Jan 31, 2017: Maurice van Keulen: Managing uncertainty in data: The key to effective management of data quality problems

January 31, 2017Managing uncertainty in data: The key to effective management of data quality problems
Room: HB 2FMaurice van Keulen

Business analytics and data science are significantly impaired by a wide variety of 'data handling' issues, especially when data from different sources are combined and when unstructured data is involved. The root cause of many such problems centers around data semantics and data quality. We have developed a generic method which is based on modeling such problems as uncertainty *in* the data, i.e., as probabilistic data. Probabilistic databases can store and query this data scaling not only with a growing volume of data, but also with a growing volume of uncertainty.
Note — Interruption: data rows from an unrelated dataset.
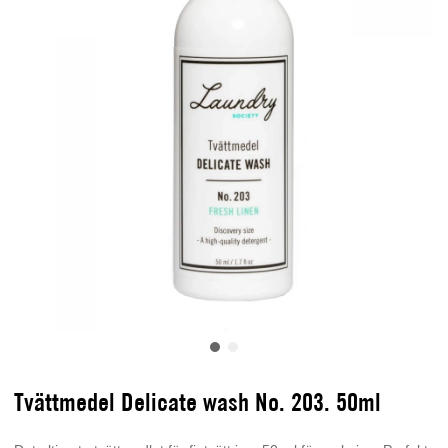
Tvättmedel Delicate wash No. 203. 50ml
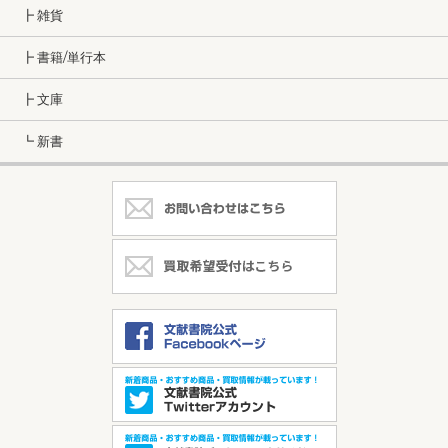
┣ 雑貨
┣ 書籍/単行本
┣ 文庫
┗ 新書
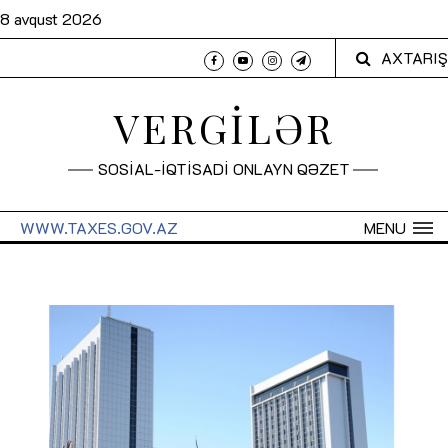
8 avqust 2026
AXTARIŞ
VERGİLƏR
SOSİAL-İQTİSADİ ONLAYN QƏZET
WWW.TAXES.GOV.AZ
MENU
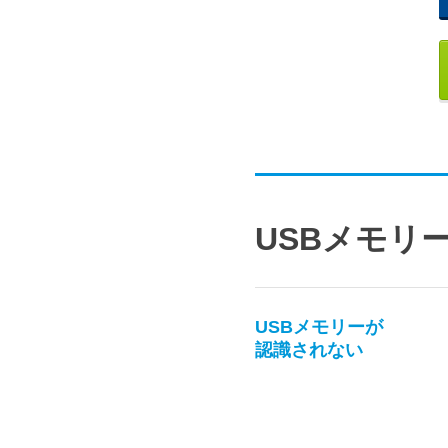
USBメモリ
USBメモリーが
認識されない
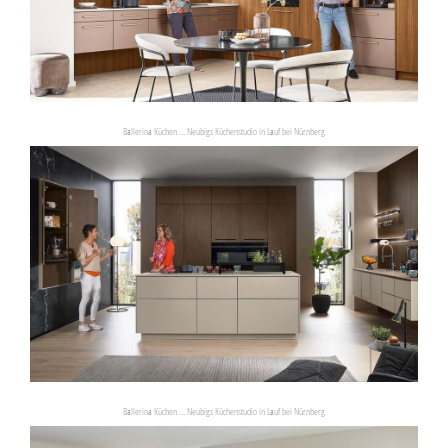
Ballerina Küchen ... Neubigs Küchenstudio in Lauf bei Nürnberg
Ballerina Küchen ... Neubigs Küchenstudio in Lauf bei Nürnberg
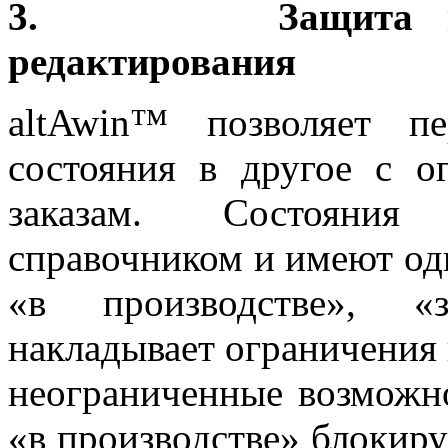
3. Защита крити
редактирования
altAwin™ позволяет п
состояния в другое с о
заказам. Состояния
справочником и имеют оди
«в производстве», «
накладывает ограничения 
неограниченные возможно
«в производстве» блокиру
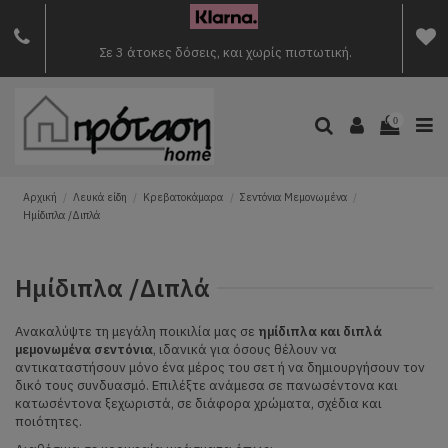
Σε 3 άτοκες δόσεις, και χωρίς πιστωτική.
0
Αρχική
Λευκά είδη
Κρεβατοκάμαρα
Σεντόνια Μεμονωμένα
Ημίδιπλα /Διπλά
Ημίδιπλα /Διπλά
Ανακαλύψτε τη μεγάλη ποικιλία μας σε
ημίδιπλα και διπλά
μεμονωμένα σεντόνια
, ιδανικά για όσους θέλουν να
αντικαταστήσουν μόνο ένα μέρος του σετ ή να δημιουργήσουν τον
δικό τους συνδυασμό. Επιλέξτε ανάμεσα σε πανωσέντονα και
κατωσέντονα ξεχωριστά, σε διάφορα χρώματα, σχέδια και
ποιότητες.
In this way, it allows one to, e.g., postpone the resolution of certain data problems by storing the unresolved data as is, and assess later what their influence is on analytical results, etc. We furthermore develop technology for data cleansing, web harvesting, and natural language processing which uses this method to deal with ambiguity of natural language and many other problems encountered when using unstructured data. In this talk, besides explaining probabilistic database technology, also significant attention is paid to its application in NLP because probabilistic data inspired a fundamentally different formalization of aspects of meaning in natural language sentences, that enables other approaches to dealing with its ambiguity. We call it "Sherlock holmes-style" because of the principle of "when you have eliminated the impossible, whatever remains, however improbable, must be the truth".